Continue to cycle between these three levels of focus: Wide, middle and narrow. Spend time on each level of focus, relaxing any mental resistance you experience during this training.
Practice daily for 1 week. In your first meditations use the guided meditation above then learn to alternate between guided and unguided meditations. If you feel you would like to continue with this meditation longer then for 1 week then that is perfectly ok.
There is no strict time frame for this training. The important part is just to be aware if the meditation becomes habitual, if so then move on to the next training regardless of whether you have refined the skill or not, you can always come back later. It is important to understand however that habit is the enemy of mindfulness meditation.
Play with how little effort you can put into holding each of the three grounding points within your awareness. Observe your minds habitual relationship towards the change in the focus between each point. Learn what it means to relax any resistance within your mind towards intentionally changing focus between these three points. Take interest in the habitual focusing of your awareness towards thinking. Take interest in any forgetting and remembering and reflect on the periods of knowing and unknowing.
Breathe out, relax & wait. Experience the natural breath as it draws back in by itself. Any time you notice resistance breathe out.
To develop the ability to experience natural breathing, free from unconscious control, as a foundation for mindfulness of breathing. To develop a heightened sensitivity to habitual control as it arises within the mind, through observing changes in the natural breath.
This mindfulness training develops the ability to abandon the innate tendency towards control, not only in seated meditation but most importantly, in daily life, lowering of attraction and aversion.

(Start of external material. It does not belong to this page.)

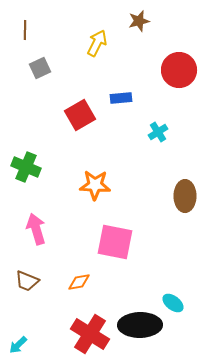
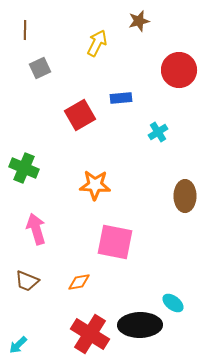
green cross: moved 2 px left, 1 px down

Breathing makes a wonderful meditation object for observing control because it can be intentionally controlled by your mind, or it happen autonomously, controlled by your brain. Breathing can be considered as happening in three ways: You can intentionally take a breath in and out, your habitual, survival mind can control the breath as in the case of stress breathing. Or breathing can happen naturally, regulated by the brain, this is referred to as the natural breath.
To decondition habitual control within your mind you simply breathe out, relax and wait for the breath to draw in by itself. Whenever you notice any tightness within the breathing you simply repeat this training until you can mindfully observe breathing free from any habitual control of your mind.

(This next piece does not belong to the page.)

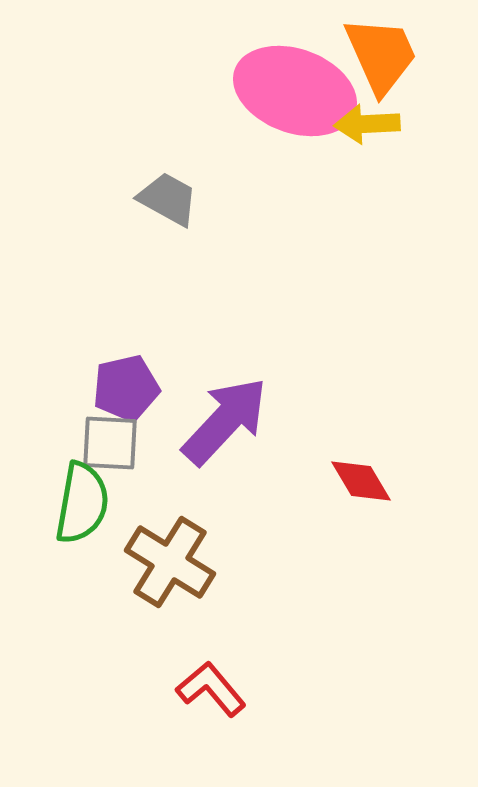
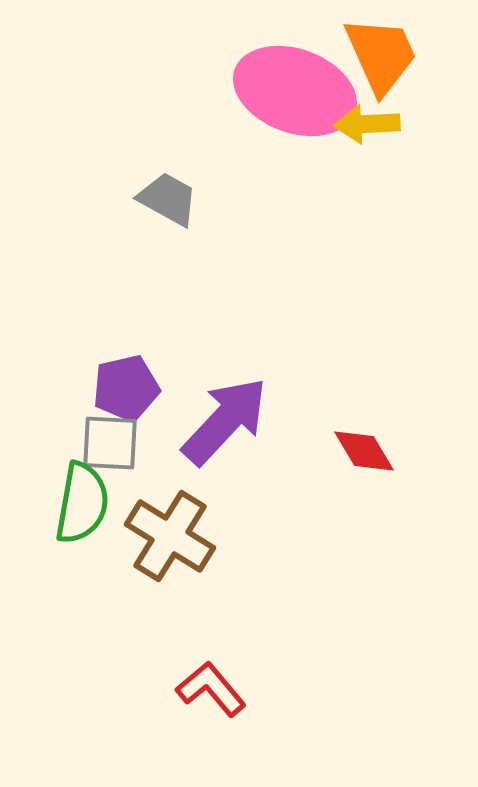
red diamond: moved 3 px right, 30 px up
brown cross: moved 26 px up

Step 1: Create Your Foundation
Take a seated meditation posture and gradually bring awareness to your whole body. In a general way start to become aware of the experience of warmth or coolness, of points of touch.
Step 2: Relax Awareness into Your Body
Once your mind has settled down gradually relax awareness into
the experience of your body. Relax into sounds, into warmth, coolness and touch. Relax all effort. Start to notice the natural flow of breathing within your body.
Step 3: Breathe Out, Relax and Wait
Now bring awareness to the tip of your nose and gently breathe out. Relax and wait for the breath to draw back in by itself. Observe and soften any fear that the breath will not come in again. Don’t worry, if you relax your brain will signal breathing all by itself.
Step 4: The Natural Breath
When the breath draws in, by itself, experience the natural breath free from control. Its beauty, it sense-of-ease. Observe any tightness or tension that gradually arises within the breath as a reflection of habitual control. When observed breathe out, relax and wait for the breath to draw in again by itself. Rinse and repeat.
Take interest in any fear that arises at the end of the out-breath and use your softening skills to relax it. Be curious about the difference between the experience of the natural breath, free from control. And the experience of tightness or tension that gradually arises within your breathing, as your mind habitually tries to control that which does not need to be controlled.